Aku menyentuh hidungnya, bayi itu tersenyum, entah apa yang ia senyumkan. Kucium keningnya untuk pertama kali.

*

               Satria menatap tangan ibunya yang menggenggam tangannya. Seolah-olah member sedikit kekuatan dalam dirinya. Satria menguatkan diri untuk menatap mata ibunya kembali. Mata itu sedikit membasah, namun begitu hangat dan tentram didalamnya, begitu penuh dengan kasih yang setiap hari ia butuhkan. Bibir ibunya bergetar.
“Nak, apa ini tentang ibu?”
Suaranya begetar, begitu lemah, namun benarbenar menusuk jantung dan mencekat kerongkongan Satria. Ia tak menjawab, ia menangis dipangkuan ibunya.
“Maafkan aku, Nak,” kata ibunya menangis.
Satria bangkit dan menatap wajah ibunya. Sudah ada garis-garis keriput disana-sini, sudah banyak berubah yang ada dari bentuk ibunya. Tapi kasih sayangnya tak pernah berubah, mata damai itu, tangan hangat itu, rasa pada masakannya, omelan kecilnya, semua itu tidak berubah. Bahkan janjinya tidak pernah berubah untuk mengenakan kerudung.
“Ibu ceritakan kejadian sebenarnya saat ibu bertemu kamu, Satria,” kata-katanya bergetar digenangi oleh air mata yang keluar dimata lebar itu.
“Nggak perlu, Bu, Satria nggak pengen tahu,”.
Satria menarik nafas dalam-dalam. Memberi jeda untuk sidikit menenangkan fikirnya.
“Bu, apapun yang mereka bilang tentang ibu. Ibu adalah orang yang selalu jatuh bangun untuk mebesarkan Satria, ibu adalah orang yang tak pernah membiarkan Satria kelaparan, ibu adalah orang yang selalu ada disaat Satria butuh. Ibu memang bukan seorang ibu yang sempurna, tapi bagi Satria, semua yang ibu lakukan buat Satria menunjukkan bahwa ibu sudah cukup sempurna, nggak perlu untuk menjadi yang sempurna, cukup yang terbaik. Ibu orang yang terbaik buat aku,” Satria menangis, mencium tangan ibunya. Tangan yang membesarkannya seorang diri.

*

               Angin malam semakin menusuk, menunjukkan kekuatan dinginnya. Seorang gadis berdiri dipinggir jembatan. Menangis. Menggendong seorang bayi yang masih berumur hari.
“Eeeehhh… Neneeekkk!!! Lu mau ngapain berdiri disitu?” seorang banci berlari mendekati gadis berumur 19 tahunan itu.
Gadis itu masih menangis. Tak ada jawaban.
“Lu ditinggalin pacar lu? Gak tanggung jawab ya?” kata banci dengan tanktop merah dan rok pendek itu asal .
Gadis itu menoleh kearah banci brambut lurus itu. Lalu mengangguk.
“Ya, ampyuuunnn!!! Dasar cowok bisanya bikin, udah jadi gak tanggung jawab!

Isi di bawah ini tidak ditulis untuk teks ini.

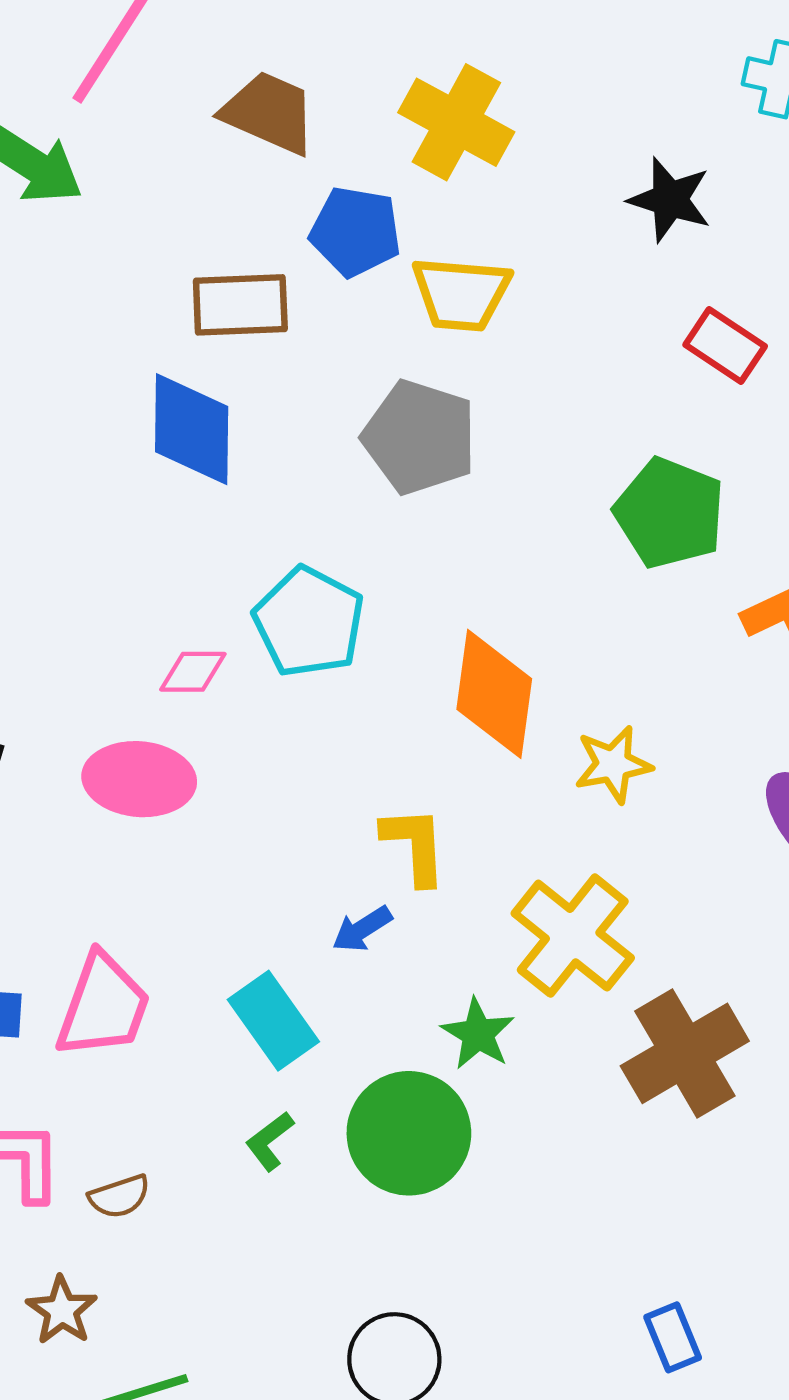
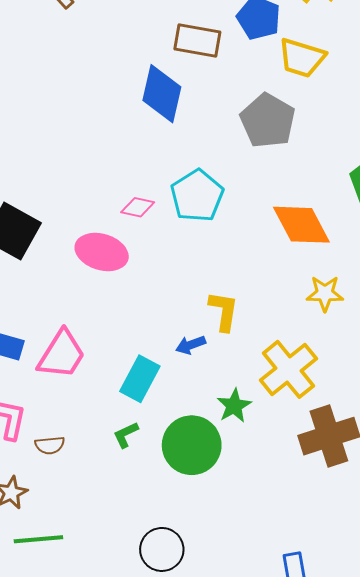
orange diamond: (494, 694) -> (301, 225), moved, turned -48
cyan rectangle: (273, 1021) -> (140, 379), turned 51

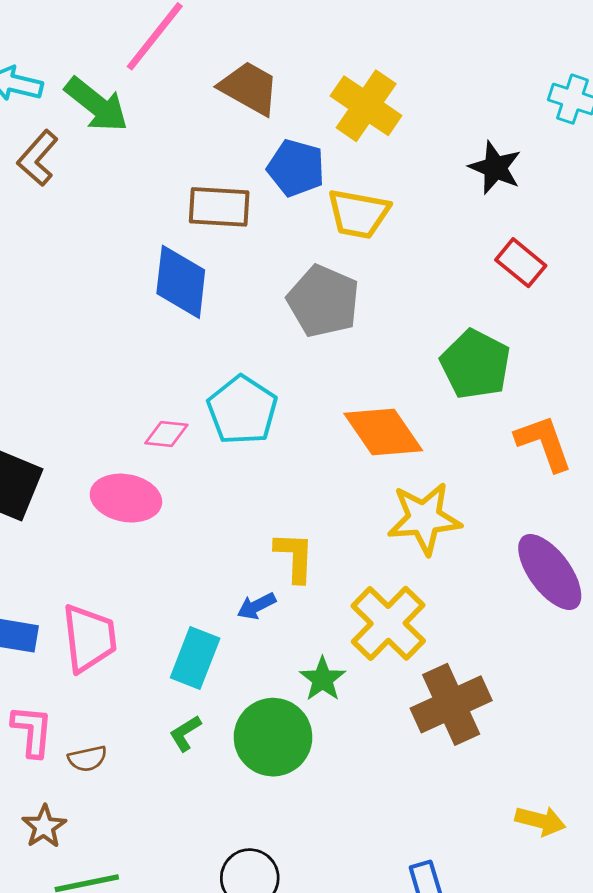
yellow star: (325, 293) -> (424, 518), size x1.5
pink trapezoid: (62, 354) -> (89, 638), turned -32

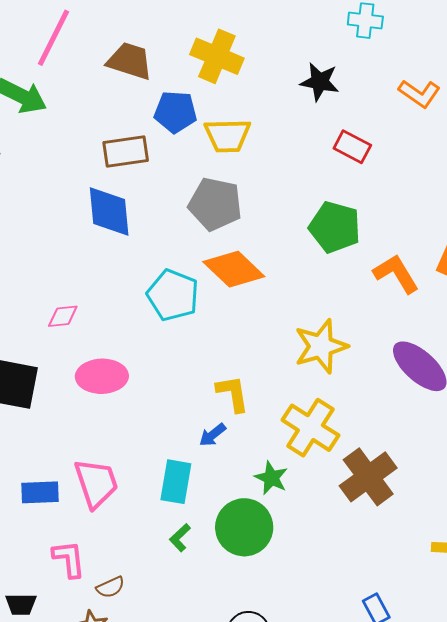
orange diamond: (383, 432) -> (234, 269), moved
pink diamond: (166, 434) -> (63, 316), moved
brown semicircle: (87, 759) -> (110, 587), moved

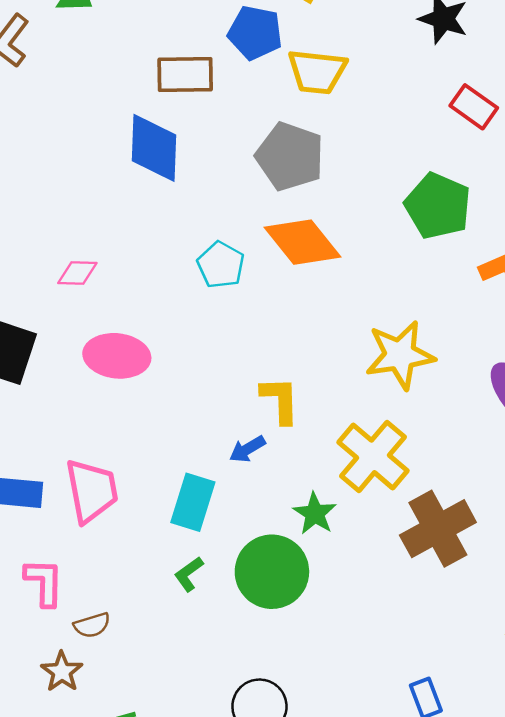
cyan pentagon: (173, 295) -> (221, 265), size x0.7

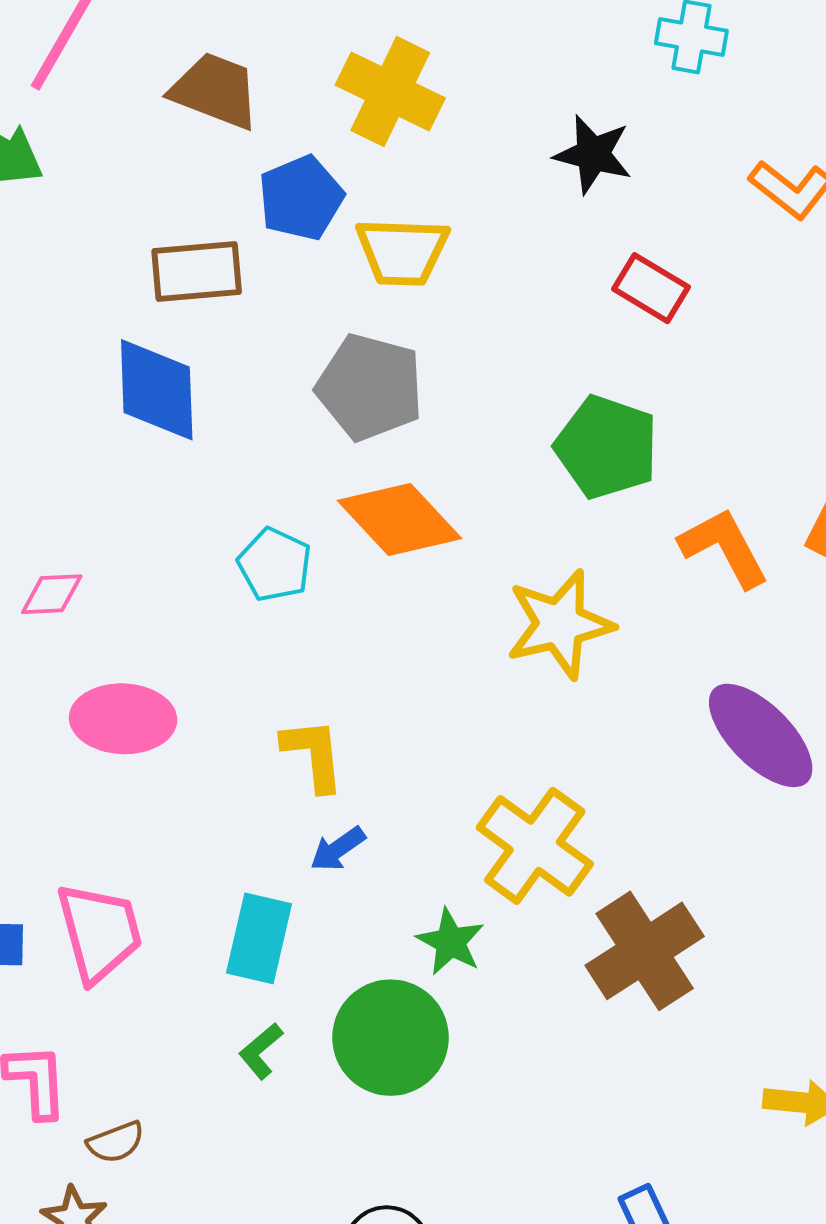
blue pentagon: (255, 33) -> (301, 198), turned -30
yellow star: (400, 355) -> (560, 624), moved
yellow L-shape: (280, 400) -> (313, 754), moved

Bencong deh!”
Gadis itu hanya menatap banci yang megoceh disebelahnya.
“Trus lu mau bunuh diri? Anak lu kagak tau apa-apa juga mau lu ajakin mati? Gila banget nih lampir! Udah, masalah kayak gini bisa diselesain, gak usah pake bunuh diri, Cyn!”
Gadis itu kembali menangis, tangisnya semakin meledak.

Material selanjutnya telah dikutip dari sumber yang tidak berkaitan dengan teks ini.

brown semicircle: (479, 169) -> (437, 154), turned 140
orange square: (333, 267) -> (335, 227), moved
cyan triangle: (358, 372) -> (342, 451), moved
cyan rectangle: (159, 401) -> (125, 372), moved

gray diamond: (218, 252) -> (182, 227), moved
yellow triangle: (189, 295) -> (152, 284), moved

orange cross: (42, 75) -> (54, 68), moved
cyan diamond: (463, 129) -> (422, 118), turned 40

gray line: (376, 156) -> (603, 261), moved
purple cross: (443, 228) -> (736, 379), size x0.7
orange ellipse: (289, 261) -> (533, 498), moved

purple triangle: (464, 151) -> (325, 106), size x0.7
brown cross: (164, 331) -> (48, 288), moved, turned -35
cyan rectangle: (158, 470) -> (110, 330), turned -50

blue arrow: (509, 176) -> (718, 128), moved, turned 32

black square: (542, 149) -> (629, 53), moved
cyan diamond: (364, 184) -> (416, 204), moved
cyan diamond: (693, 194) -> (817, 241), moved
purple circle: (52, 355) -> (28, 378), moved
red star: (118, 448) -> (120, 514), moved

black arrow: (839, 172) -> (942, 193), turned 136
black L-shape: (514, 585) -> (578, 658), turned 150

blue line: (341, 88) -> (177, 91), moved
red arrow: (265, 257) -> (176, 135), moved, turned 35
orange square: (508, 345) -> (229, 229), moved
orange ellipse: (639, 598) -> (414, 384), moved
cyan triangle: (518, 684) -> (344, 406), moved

“Saya sudah nggak punya siapa-siapa lagi. Orang tua saya sudah nggak mau menerima saya lagi,”
“Aduuuhhh… Udah, donk! Kan masih bisa dipikirin lagi jalan keluarnya, jangan keburu bunuh diri! Ntar gentayang loh! Hiii…Serem!!! Ayo, turun, sini gue bawain anak lu, terus lu turun, Okeeeyyy!”

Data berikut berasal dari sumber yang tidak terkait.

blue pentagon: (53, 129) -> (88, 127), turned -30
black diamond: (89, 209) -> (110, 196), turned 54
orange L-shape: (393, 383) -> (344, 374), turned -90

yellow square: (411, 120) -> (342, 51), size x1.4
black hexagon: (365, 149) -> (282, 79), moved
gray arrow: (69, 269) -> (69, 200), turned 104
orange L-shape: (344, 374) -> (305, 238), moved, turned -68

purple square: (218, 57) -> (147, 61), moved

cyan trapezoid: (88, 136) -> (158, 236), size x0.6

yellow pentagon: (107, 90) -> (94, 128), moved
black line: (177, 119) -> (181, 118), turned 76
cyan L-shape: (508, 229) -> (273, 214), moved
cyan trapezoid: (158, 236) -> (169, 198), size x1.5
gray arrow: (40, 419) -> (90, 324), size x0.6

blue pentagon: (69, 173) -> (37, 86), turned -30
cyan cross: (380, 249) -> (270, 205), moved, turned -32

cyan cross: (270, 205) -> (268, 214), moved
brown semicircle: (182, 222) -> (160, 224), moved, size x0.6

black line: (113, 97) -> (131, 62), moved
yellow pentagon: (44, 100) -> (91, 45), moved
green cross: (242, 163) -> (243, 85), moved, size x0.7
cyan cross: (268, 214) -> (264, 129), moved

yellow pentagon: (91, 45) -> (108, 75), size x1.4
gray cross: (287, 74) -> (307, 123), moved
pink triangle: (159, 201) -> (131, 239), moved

Banci itu mengambil bayi laki-laki yang ada dalam gendongan gadis itu. Bayi yang sedari tadi menangis itu ditimangnya. Tangisnya sedikit mereda. Lantas ia menoleh kearah gadis itu. Sudah tak ada lagi. Gadis itu sudah terjun bebas. Meninggalkan bayi dalam gendongannya yang kelak akan menjadi malaikat kecil dalam hidupnya.